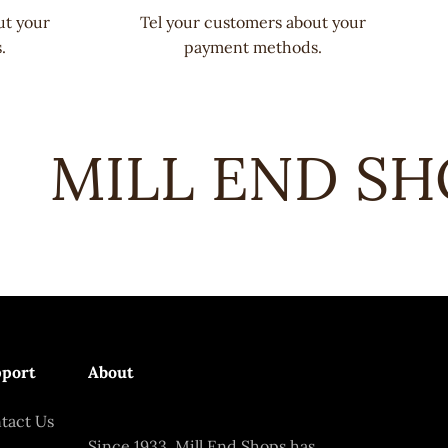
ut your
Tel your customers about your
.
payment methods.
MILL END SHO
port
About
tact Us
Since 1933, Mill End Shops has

---

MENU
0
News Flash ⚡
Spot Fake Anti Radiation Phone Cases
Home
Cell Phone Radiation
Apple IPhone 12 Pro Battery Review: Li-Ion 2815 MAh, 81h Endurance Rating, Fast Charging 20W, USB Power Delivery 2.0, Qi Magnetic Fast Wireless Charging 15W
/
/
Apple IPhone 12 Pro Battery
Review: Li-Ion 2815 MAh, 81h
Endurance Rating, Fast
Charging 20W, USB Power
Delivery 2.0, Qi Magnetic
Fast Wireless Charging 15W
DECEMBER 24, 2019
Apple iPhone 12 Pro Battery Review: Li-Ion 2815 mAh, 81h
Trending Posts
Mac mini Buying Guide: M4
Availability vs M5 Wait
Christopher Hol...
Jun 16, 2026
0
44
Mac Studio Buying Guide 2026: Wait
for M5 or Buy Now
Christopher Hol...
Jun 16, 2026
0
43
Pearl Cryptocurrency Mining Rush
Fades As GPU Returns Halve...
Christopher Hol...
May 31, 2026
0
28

==

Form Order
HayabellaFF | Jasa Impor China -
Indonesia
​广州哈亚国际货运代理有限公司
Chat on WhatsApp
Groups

_Required action_.
Go through the entries above and copy each line holding the string "Radiation".

_Reply_.
Spot Fake Anti Radiation Phone Cases
Cell Phone Radiation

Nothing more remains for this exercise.